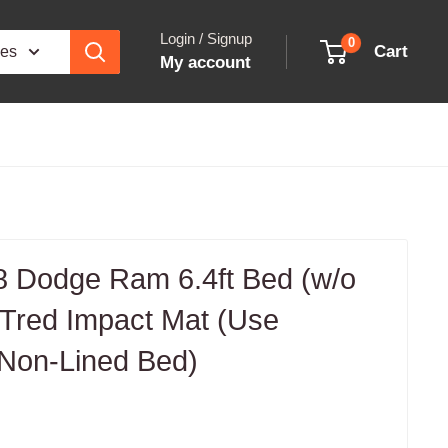
Login / Signup
0
Cart
ies
My account
 Dodge Ram 6.4ft Bed (w/o
red Impact Mat (Use
 Non-Lined Bed)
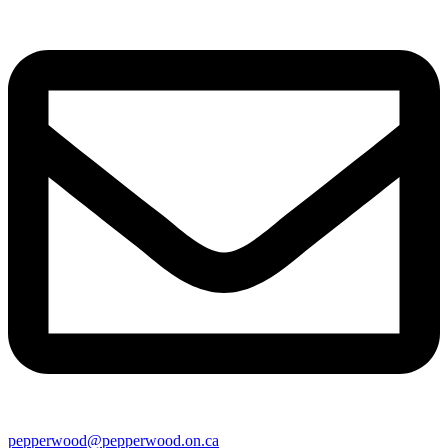
pepperwood@pepperwood.on.ca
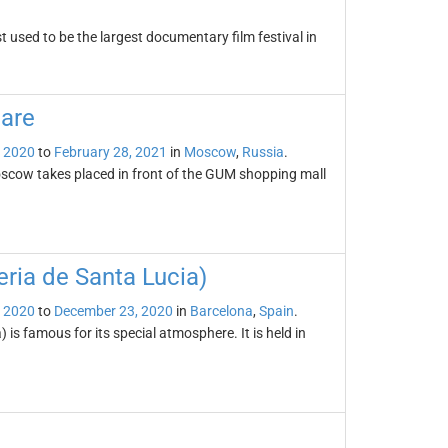
 used to be the largest documentary film festival in
are
 2020
to
February 28, 2021
in
Moscow
,
Russia
.
scow takes placed in front of the GUM shopping mall
ria de Santa Lucia)
 2020
to
December 23, 2020
in
Barcelona
,
Spain
.
is famous for its special atmosphere. It is held in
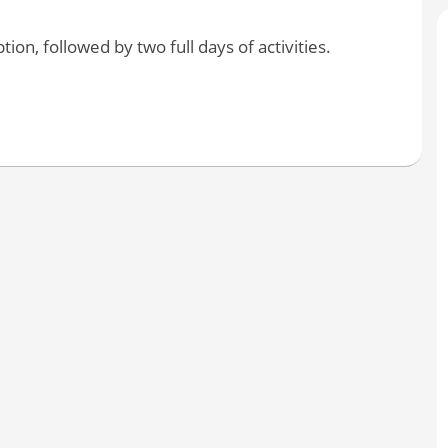
on, followed by two full days of activities.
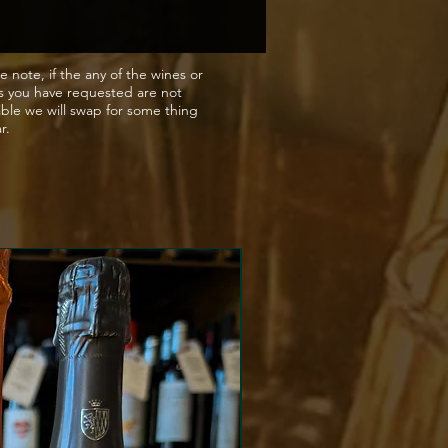
e note, if the any of the wines or
s you have requested are not
able we will swap for some thing
ar.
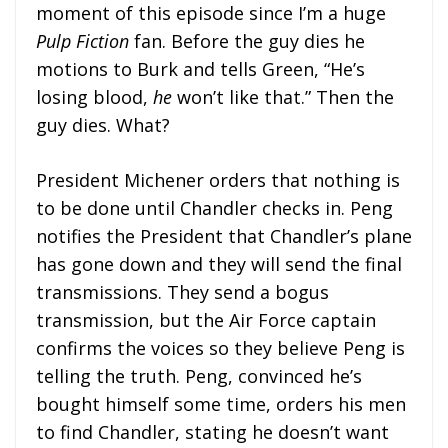
moment of this episode since I’m a huge
Pulp Fiction
fan. Before the guy dies he
motions to Burk and tells Green, “He’s
losing blood,
he
won’t like that.” Then the
guy dies. What?
President Michener orders that nothing is
to be done until Chandler checks in. Peng
notifies the President that Chandler’s plane
has gone down and they will send the final
transmissions. They send a bogus
transmission, but the Air Force captain
confirms the voices so they believe Peng is
telling the truth. Peng, convinced he’s
bought himself some time, orders his men
to find Chandler, stating he doesn’t want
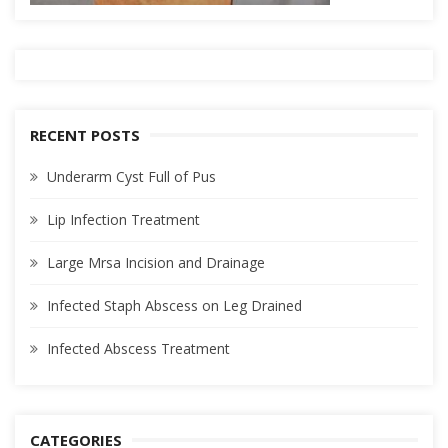
RECENT POSTS
Underarm Cyst Full of Pus
Lip Infection Treatment
Large Mrsa Incision and Drainage
Infected Staph Abscess on Leg Drained
Infected Abscess Treatment
CATEGORIES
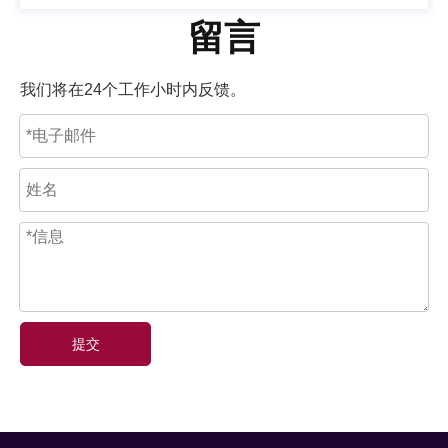
留言
我们将在24个工作小时内反馈。
提交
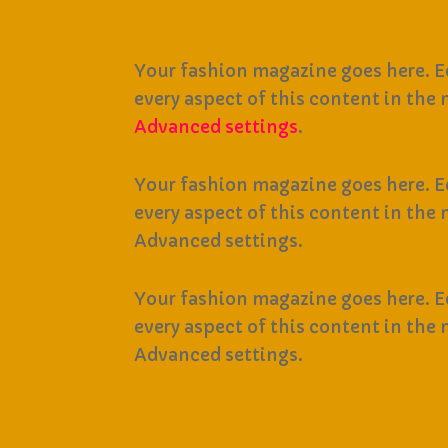
Your fashion magazine goes here. Ed
every aspect of this content in the
Advanced settings
.
Your fashion magazine goes here. Ed
every aspect of this content in the
Advanced settings.
Your fashion magazine goes here. Ed
every aspect of this content in the
Advanced settings.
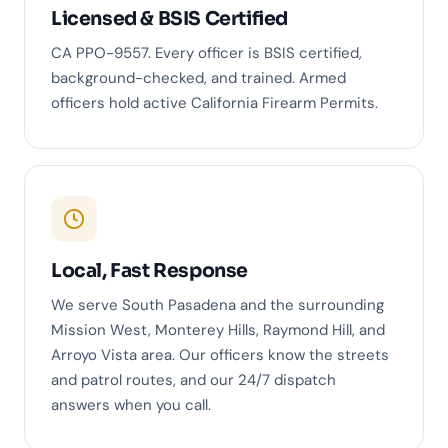
Licensed & BSIS Certified
CA PPO-9557. Every officer is BSIS certified,
background-checked, and trained. Armed
officers hold active California Firearm Permits.
Local, Fast Response
We serve South Pasadena and the surrounding
Mission West, Monterey Hills, Raymond Hill, and
Arroyo Vista area. Our officers know the streets
and patrol routes, and our 24/7 dispatch
answers when you call.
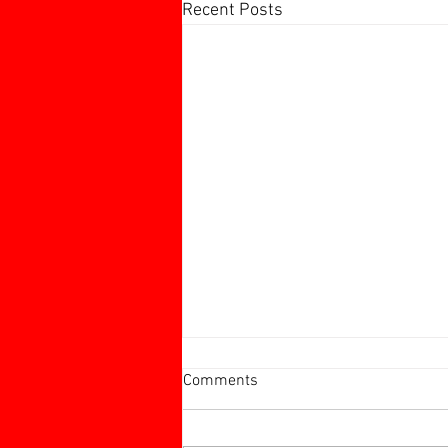
Recent Posts
Harborough 60+ Charity
Comments
Tournament
Harborough 60+ Charity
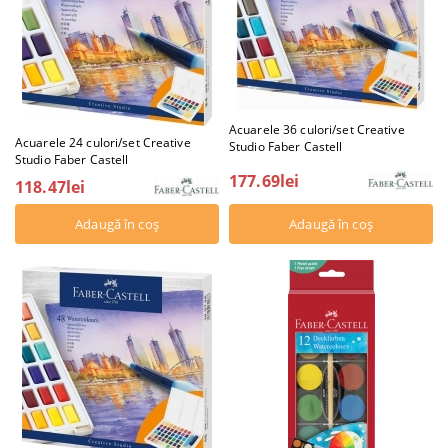
Acuarele 36 culori/set Creative
Acuarele 24 culori/set Creative
Studio Faber Castell
Studio Faber Castell
177.69lei
118.47lei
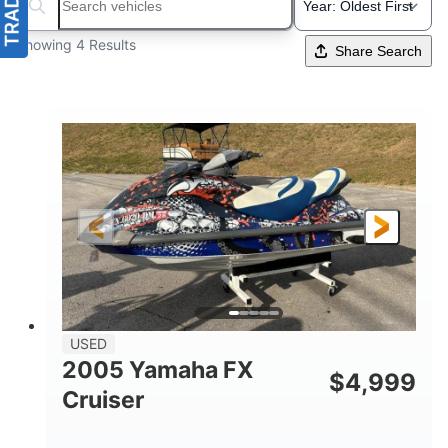
Search boats...
Showing 4 Results
Share Search
USED
2005 Yamaha FX
$
4,999
Cruiser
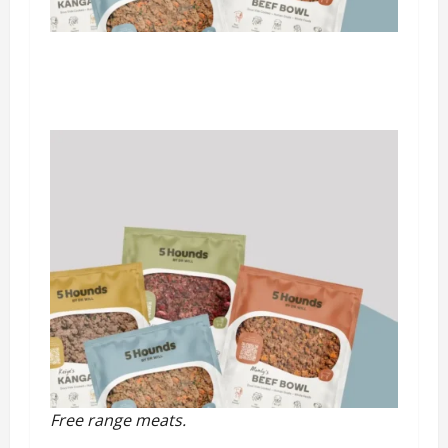
Free range meats.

What to produce: Beginning with the line that has "CA PPO-9557. Every" and ending with the line that has "Arroyo Vista area.", set down the lines above exactly and include no others.

Task output:
CA PPO-9557. Every officer is BSIS certified,
background-checked, and trained. Armed
officers hold active California Firearm Permits.
Local, Fast Response
We serve South Pasadena and the surrounding
Mission West, Monterey Hills, Raymond Hill, and
Arroyo Vista area. Our officers know the streets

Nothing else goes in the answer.